EIXO HIPOTÁLAMO-HIPÓFISE-ADRENAL
● Imagem: Hipotálamo é o pai de todos. Hipófise é a mãe de
todos. Ambos produzem hormônios. A grande maioria dos
hormônios é liberada pelo hipotálamo.
● Hipófise anterior e posterior. Dois hormônios liberados por ela
sem autorização prévia do hipotálamo: ocitocina e ADH
(vasopressina).
● Produzidos pelo hipotálamo: Adrenocorticotrófico, GH,
tireotrófico (TSH), prolactina, LH e FSH.
● SNA motor: age visceral no controle metabólico. Libera o
hormônio para as suprarrenais, estimulando a produção de
hormônios presentes na suprarrenal. Há o córtex da supra e a
medula da supra. Há mineralocorticoides e glicocorticoides
produzidos na adrenal. Há o cortisol, aldosterona, adrenalina e no canto da medula, há produção de hormônios sexuais
como progesterona e testosterona.
● Em uma situação de atrofia ou disfunção adrenal, os hormônios sexuais não têm impacto no metabolismo. Mas
cortisol, aldosterona e adrenalina sofrem grande impacto.
● Esses desequilíbrios de forma prolongada em uma vida adulta jovem, o que se espera pelos próximos 10 anos
na questão fisiológica? Há um impacto adrenal importante, se usar altas doses de corticoide. É um adulto sem
predisposição para sd. metabólica. Na pandemia, na faixa etária de 22-32 anos (gap), idade que mais teve estatística
sem predisposição, hereditariedade virando DM tipo 1, porque tiveram COVID, tiveram uma reação no pâncreas, a
produção de insulina não chega a 1%. Em um indivíduo que passou infundindo glicocorticoide, você cria resistência
metabólica importante e mesmo sendo jovem, não tem retrocesso, não reduz os efeitos colaterais no indivíduo.
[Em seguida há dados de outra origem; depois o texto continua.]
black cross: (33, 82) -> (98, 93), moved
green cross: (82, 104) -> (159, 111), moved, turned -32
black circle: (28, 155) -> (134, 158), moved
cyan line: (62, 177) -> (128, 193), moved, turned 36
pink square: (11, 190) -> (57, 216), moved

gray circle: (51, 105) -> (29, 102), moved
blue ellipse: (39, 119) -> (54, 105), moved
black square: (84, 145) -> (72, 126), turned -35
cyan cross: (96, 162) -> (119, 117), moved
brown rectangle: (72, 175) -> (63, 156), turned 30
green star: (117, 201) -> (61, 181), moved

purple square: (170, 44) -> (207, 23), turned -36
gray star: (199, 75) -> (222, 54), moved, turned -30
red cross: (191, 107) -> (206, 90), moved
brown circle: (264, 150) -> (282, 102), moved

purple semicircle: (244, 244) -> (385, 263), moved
★ Alterações são causados por manter altos níveis de cortisol por meses
EPIDEMIOLOGIA
ETIOLOGIA
● SÍNDROME DE CUSHING ENDÓGENA (desordem por falha funcional do corpo, é um problema de produção,
liberação ou utilização de uma substância que produz devido víscera estar afuncional)
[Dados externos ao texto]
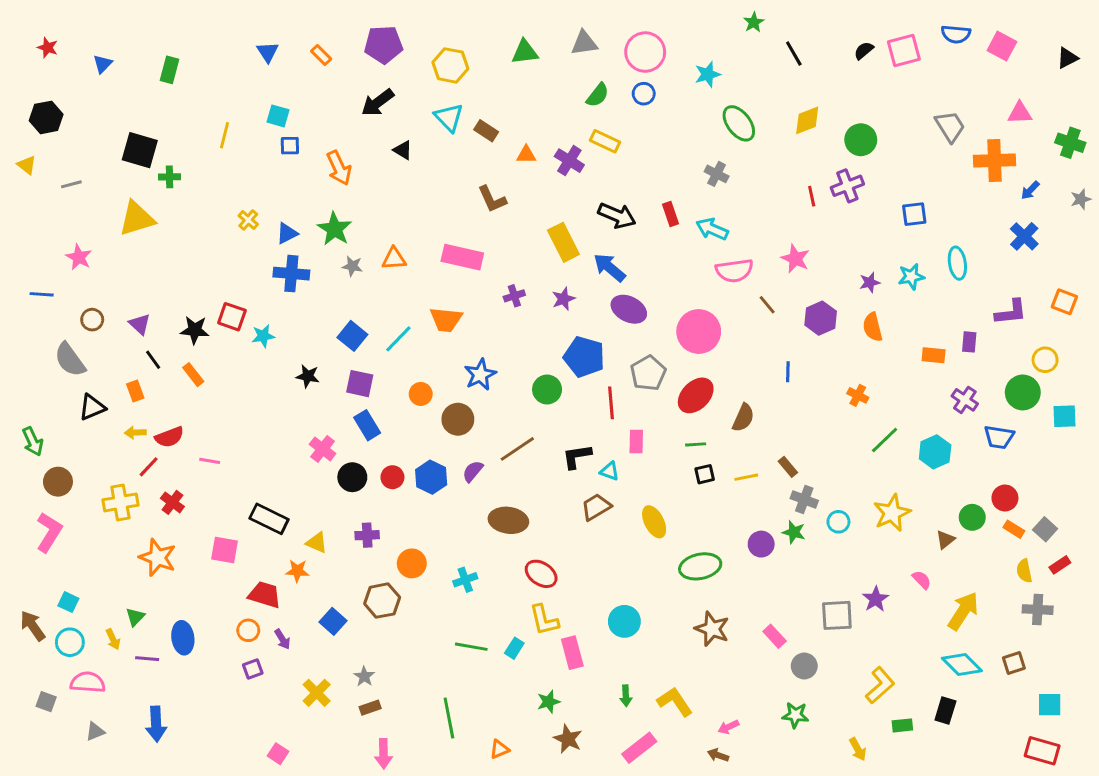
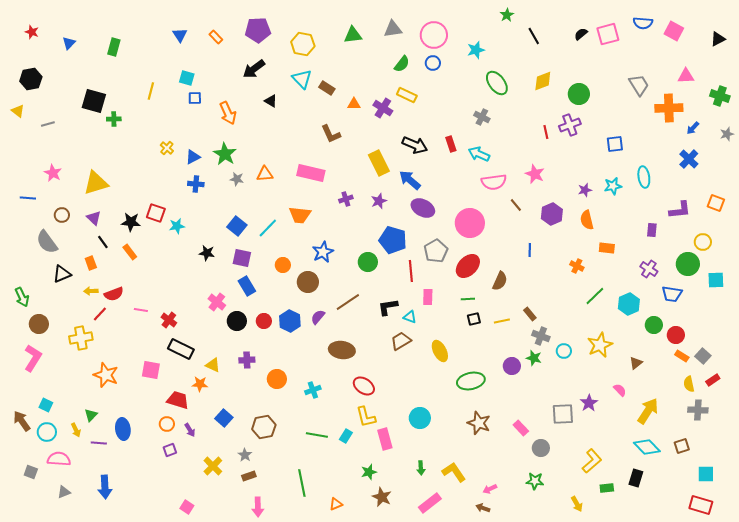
yellow triangle: (137, 219) -> (96, 183), moved
blue cross: (291, 274) -> (196, 184), size x0.7
orange rectangle: (934, 355) -> (607, 248), moved
red cross: (172, 502) -> (169, 320), moved
green circle: (972, 517) -> (654, 325), moved
brown hexagon: (382, 601) -> (264, 427), moved

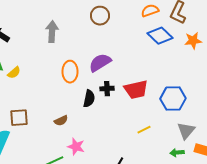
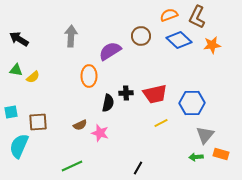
brown circle: (100, 16) -> (141, 36), moved
purple semicircle: (100, 63) -> (110, 51), moved
yellow line: (144, 130) -> (161, 123), moved
pink star: (76, 147) -> (100, 133), moved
○ Síndrome de Cushing ACTH-dependente (precisa de elevação de adrenocorticotrófico e liberação para
aumentar a produção de cortisol e liberação elevada na corrente sanguínea):
■ Doença de Cushing;
■ Síndrome do ACTH ectópico (produção de hormônios em vísceras fora do corpo)
○ Síndrome de Cushing não-ACTH dependente (surge por qualquer situação que não seja elevação da
produção de ACTH na hipófise) (Todos são difíceis de lidar):
■ Adenoma de adrenal;
● Tumor que gera hiperestimulação de cortisol desordenada na suprarrenal
■ Carcinoma de adrenal;
● Tumor mais invasivo que altera a produção e liberação de cortisol
■ Hiperplasia bilateral micro/macronodular de adrenal.
● Aumento da glândula de forma incorreta por hiperestimulação
● Pode ser disfunção adrenal ou exógena por uso de medicamentos
● Altera a produção de cortisol devido aumento ou diminuição de ACTH
● Pode ser micro ou macronodular → pode ser pequenas ou grandes células dernais que se
elevadas, vai aumentar o tamanho da glândula e aumentar o estímulo da glândula
● Se o médico não conseguir lidar com a hiperplasia, pode evoluir com tumor.
■ Todas são facilmente diagnosticadas por imagem, como USG ou RMN (dá o compartimento celular).
Na dúvida, solicitar biópsia ao ver alteração de tamanho e forma (para ver alterações histopatológicas)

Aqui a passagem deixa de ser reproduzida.